In un quadro generale di moderni checks and balances, dunque, dobbiamo dare il giusto ruolo per quegli organi istituzionali come la Corte costituzionale che esercita la vigilanza sulla conformità delle leggi e per azioni civiche come quelle realizzate alla luce dell’art.118, u.c. della Costituzione, che sono volte alla cura dell’interesse generale. Si tratta di ruoli diversi – formali e sostanziali, se vogliamo definirli in qualche modo – che rendono la nostra democrazia più ricca, più inclusiva, più libera.

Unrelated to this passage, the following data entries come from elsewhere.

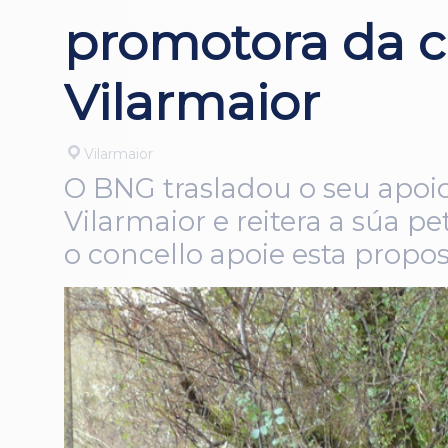
promotora da 
Vilarmaior
Vilarmaior
O BNG trasladou o seu apoi
Vilarmaior e reitera a súa p
o concello apoie esta propo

Una certa idea di sussidiarietà
Dovremmo dunque restare stupiti per il fatto che Vignali non colga questi ragionamenti? Ad una più attenta analisi, senz’altro no. Soprattutto per un motivo. Raffaello Vignali è stato il presidente della Compagnia delle Opere, ovvero di quel potente sistema di imprese sociali di ispirazione religiosa che da anni propaganda la sussidiarietà come strumento per aumentare i poteri della società nei confronti dell’invadenza dello Stato. Questa informazione supplementare chiarisce il disegno complessivo e ci conferma la sostanza dell’idea di sussidiarietà maturata in quegli ambienti. Si tratta, in realtà, di una versione corporativa e privatistica della sussidiarietà, nella quale non c’è lo spazio adeguato per la partecipazione dei cittadini alle politiche pubbliche. In quella concezione, piuttosto, si gioca un rapporto di scambio tra imprese e politica: le imprese erogano servizi alla persona in un mercato tutt’altro che libero perché in realtà è assistito e foraggiato dalla politica. Una sussidiarietà che magari non vive direttamente di sussidi economici, ma di favori e di aiuti, di preferenze partigiane, di spazi di scambio economico. In questa concezione di sussidiarietà il potere delle oligarchie non crea alcun problema, anzi, è funzionale al corretto funzionamento dello scambio di interessi. La forza d’impatto di queste ‘opere’ è legata alla connivenza e alla commistione di interessi con una rappresentanza politica assai poco devota dei beni comuni. Ecco perché il sostegno all'abuso di potere privatistico tipico di questa stagione politica e proprio del governo attualmente in carica è incondizionato.
Tutto è chiaro: in questo quadro, alla fine, che ce ne facciamo della Corte costituzionale?